In the afternoon, taking his exercise, he lifted his eyes skyward, and the warders, following his gaze, saw in the air a great yellow kite, bearing a banner that advertised some brand or other of motor tires.
‘Yellow kite, all right,’ he improvised and hummed a tune as he marched round the stone circle.
That night, after he had retired to rest, they took away his prison clothes and returned the suit in which he had been arrested. He thought he heard the measured tramping of feet as he dozed and wondered if the Government had increased the guard of the prison. Under his window, the step of the sentry sounded brisker and heavier.
‘Soldiers,’ he guessed and fell asleep.
He was accurate in
his surmise. At the eleventh hour had arisen a fear of rescue, and half a battalion of guards had arrived by train in the night and held the prison.
The chaplain made his last effort and received an unexpected rebuff, unexpected because of the startling warmth with which it was delivered.
‘I refuse to see you,’ stormed Manfred. It was the first exhibition of impatience he had shown.
‘Have I not told you that I will not lend myself to the reduction of a sacred service to a farce? Can you not understand that I must have a very special reason for behaving as I do, or do you think I am a sullen boor rejecting your kindness out of pure perversity?’
‘I did not know what to think,’ said the chaplain sadly, and Manfred’s voice softened as he replied:
‘Reserve your judgement for a few hours—then you will know.’
The published accounts of that memorable morning are to the effect that Manfred ate very little, but the truth is that he partook of a hearty breakfast, saying, ‘I have a long journey before me and need my strength.’
At five minutes to eight, a knot of journalists and warders assembled outside the cell door, a double line of warders formed across the yard, and the extended line of soldiers that circled the prison building stood to attention. At a minute to eight came Jessen with the straps of office in his hand. Then with the clock striking the hour, the governor, beckoning Jessen, entered the cell.
Simultaneously and in a dozen different parts of the country, the telegraph wires that connect Chelmsford with the rest of the world were cut.
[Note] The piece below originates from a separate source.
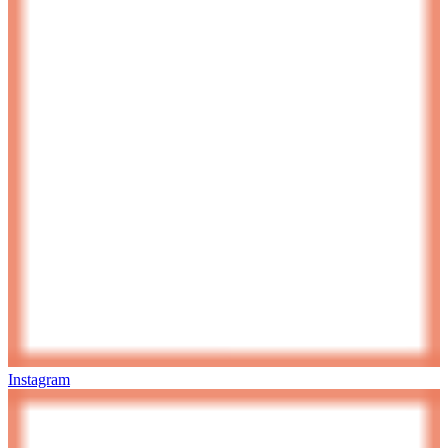
Instagram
It was a tragic procession, robbed a little of its horror by the absence of the priest, but sufficiently dreadful. Manfred, with strapped hands, followed the governor, a warder at each arm, and Jessen walking behind. They guided him to the little house without windows and stood him on a trap and drew back, leaving the rest to Jessen. Then, as Jessen put his hand to his pocket, Manfred spoke.
‘Stand away for a moment,’ he said. ‘Before the rope is on my neck, I have something to say,’ and Jessen stood back. ‘It is,’ said Manfred slowly, ‘farewell!’
As he spoke, he raised his voice, and Jessen stooped to pick up the coil of rope that dragged on the floor. Then, without warning, before the rope was raised or any man could touch him, the trap fell with a crash, and Manfred shot out of sight.